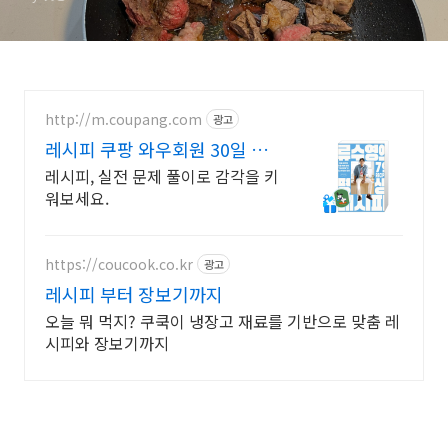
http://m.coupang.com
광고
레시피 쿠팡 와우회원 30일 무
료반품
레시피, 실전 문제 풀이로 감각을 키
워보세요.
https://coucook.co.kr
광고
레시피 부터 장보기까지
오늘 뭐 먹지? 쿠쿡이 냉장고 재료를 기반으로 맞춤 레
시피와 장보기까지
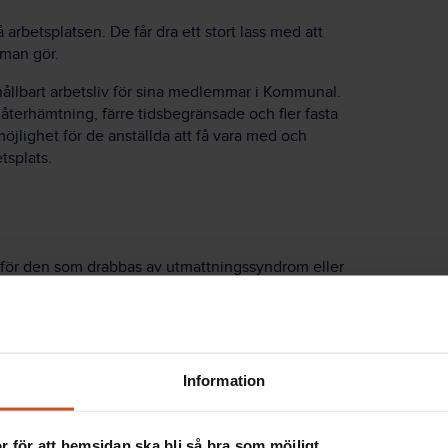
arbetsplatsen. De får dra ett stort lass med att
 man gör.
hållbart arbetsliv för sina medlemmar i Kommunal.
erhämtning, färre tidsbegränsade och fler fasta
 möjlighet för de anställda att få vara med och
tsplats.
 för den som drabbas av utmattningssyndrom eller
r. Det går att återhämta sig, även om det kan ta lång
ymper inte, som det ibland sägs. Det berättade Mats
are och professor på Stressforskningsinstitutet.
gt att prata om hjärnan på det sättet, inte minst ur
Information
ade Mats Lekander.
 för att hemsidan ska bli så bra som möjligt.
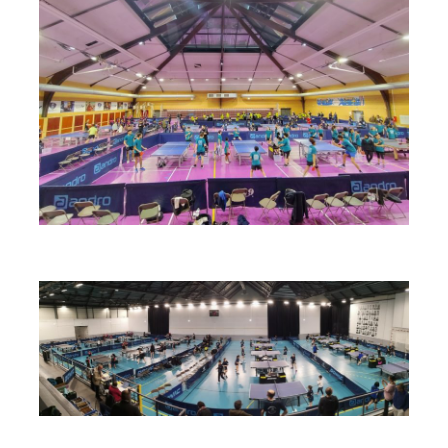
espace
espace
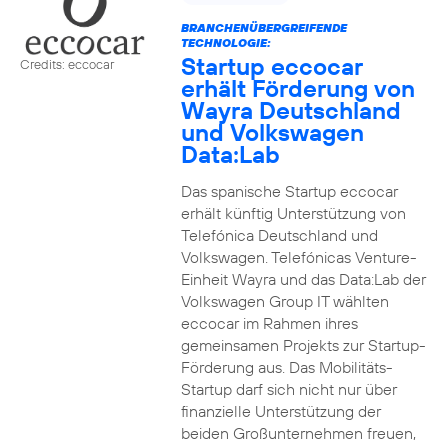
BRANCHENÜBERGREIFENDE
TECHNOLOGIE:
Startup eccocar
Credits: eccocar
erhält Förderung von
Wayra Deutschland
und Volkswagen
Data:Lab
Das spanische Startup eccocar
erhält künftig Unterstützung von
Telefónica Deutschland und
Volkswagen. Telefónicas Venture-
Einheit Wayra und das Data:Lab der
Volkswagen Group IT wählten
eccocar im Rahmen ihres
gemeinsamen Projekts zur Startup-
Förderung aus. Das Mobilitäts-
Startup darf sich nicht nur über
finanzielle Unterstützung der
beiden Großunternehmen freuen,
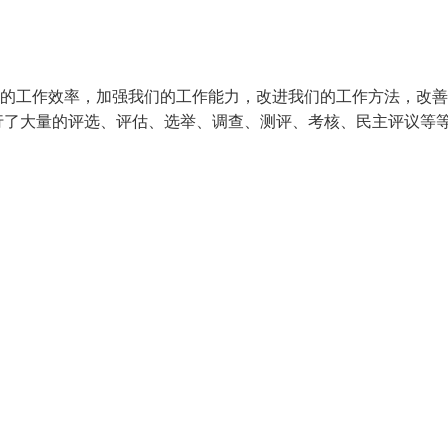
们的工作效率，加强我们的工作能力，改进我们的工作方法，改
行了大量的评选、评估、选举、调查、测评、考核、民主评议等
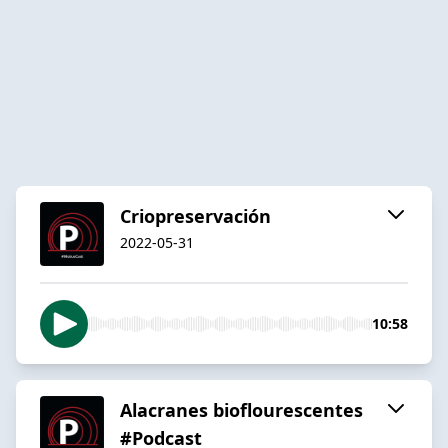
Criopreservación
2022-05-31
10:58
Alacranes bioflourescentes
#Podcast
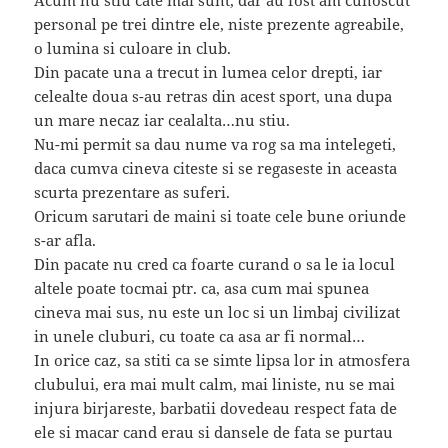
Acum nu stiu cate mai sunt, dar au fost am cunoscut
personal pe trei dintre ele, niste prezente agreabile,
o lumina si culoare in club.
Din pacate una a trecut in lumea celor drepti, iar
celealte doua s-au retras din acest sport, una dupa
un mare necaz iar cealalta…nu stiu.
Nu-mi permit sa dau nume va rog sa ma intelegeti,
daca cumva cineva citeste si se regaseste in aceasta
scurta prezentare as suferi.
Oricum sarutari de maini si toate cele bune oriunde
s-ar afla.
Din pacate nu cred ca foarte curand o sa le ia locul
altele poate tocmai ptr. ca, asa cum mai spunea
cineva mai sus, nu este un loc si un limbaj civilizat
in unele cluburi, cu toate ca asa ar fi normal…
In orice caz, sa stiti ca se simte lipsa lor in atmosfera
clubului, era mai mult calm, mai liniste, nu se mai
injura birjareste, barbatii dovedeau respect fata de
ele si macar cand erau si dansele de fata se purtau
◆ ◆ ◆ ◆
EXERCISE DESCRIPTION: Type the material out again exactly. Skip the pictures.

ANSWER TO THIS EXERCISE:
http://m.coupang.com
광고
레시피 쿠팡 와우회원 30일 무
료반품
레시피, 실전 문제 풀이로 감각을 키
워보세요.
https://coucook.co.kr
광고
레시피 부터 장보기까지
오늘 뭐 먹지? 쿠쿡이 냉장고 재료를 기반으로 맞춤 레
시피와 장보기까지
arbetsplatsen. De får dra ett stort lass med att
 man gör.
hållbart arbetsliv för sina medlemmar i Kommunal.
erhämtning, färre tidsbegränsade och fler fasta
 möjlighet för de anställda att få vara med och
tsplats.
 för den som drabbas av utmattningssyndrom eller
r. Det går att återhämta sig, även om det kan ta lång
ymper inte, som det ibland sägs. Det berättade Mats
are och professor på Stressforskningsinstitutet.
gt att prata om hjärnan på det sättet, inte minst ur
Information
ade Mats Lekander.
 för att hemsidan ska bli så bra som möjligt.
espace
espace
BRANCHENÜBERGREIFENDE
TECHNOLOGIE:
Startup eccocar
Credits: eccocar
erhält Förderung von
Wayra Deutschland
und Volkswagen
Data:Lab
Das spanische Startup eccocar
erhält künftig Unterstützung von
Telefónica Deutschland und
Volkswagen. Telefónicas Venture-
Einheit Wayra und das Data:Lab der
Volkswagen Group IT wählten
eccocar im Rahmen ihres
gemeinsamen Projekts zur Startup-
Förderung aus. Das Mobilitäts-
Startup darf sich nicht nur über
finanzielle Unterstützung der
beiden Großunternehmen freuen,
们的工作效率，加强我们的工作能力，改进我们的工作方法，改
行了大量的评选、评估、选举、调查、测评、考核、民主评议等
Criopreservación
2022-05-31
10:58
Alacranes bioflourescentes
#Podcast
Acum nu stiu cate mai sunt, dar au fost am cunoscut
personal pe trei dintre ele, niste prezente agreabile,
o lumina si culoare in club.
Din pacate una a trecut in lumea celor drepti, iar
celealte doua s-au retras din acest sport, una dupa
un mare necaz iar cealalta…nu stiu.
Nu-mi permit sa dau nume va rog sa ma intelegeti,
daca cumva cineva citeste si se regaseste in aceasta
scurta prezentare as suferi.
Oricum sarutari de maini si toate cele bune oriunde
s-ar afla.
Din pacate nu cred ca foarte curand o sa le ia locul
altele poate tocmai ptr. ca, asa cum mai spunea
cineva mai sus, nu este un loc si un limbaj civilizat
in unele cluburi, cu toate ca asa ar fi normal…
In orice caz, sa stiti ca se simte lipsa lor in atmosfera
clubului, era mai mult calm, mai liniste, nu se mai
injura birjareste, barbatii dovedeau respect fata de
ele si macar cand erau si dansele de fata se purtau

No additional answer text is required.